Dataset entries
····················

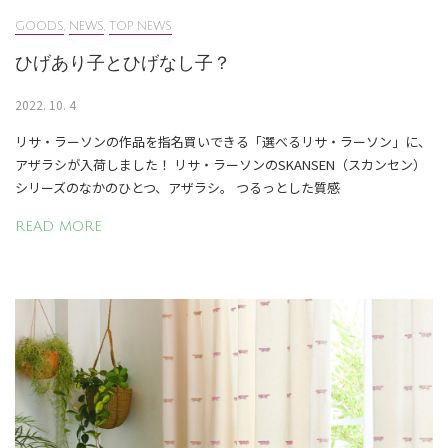
GOODS
,
NEWS
,
TOP NEWS
ひげあり子とひげなし子？
2022. 10. 4
リサ・ラーソンの作品を指名買いできる「選べるリサ・ラーソン」に、
アザラシが入荷しました！ リサ・ラーソンのSKANSEN（スカンセン）
シリーズのなかのひとつ、アザラシ。 つるっとした質感
READ MORE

····················

Activity – Without including any pictures, please restate all the records exactly.

Finished task –
GOODS
,
NEWS
,
TOP NEWS
ひげあり子とひげなし子？
2022. 10. 4
リサ・ラーソンの作品を指名買いできる「選べるリサ・ラーソン」に、
アザラシが入荷しました！ リサ・ラーソンのSKANSEN（スカンセン）
シリーズのなかのひとつ、アザラシ。 つるっとした質感
READ MORE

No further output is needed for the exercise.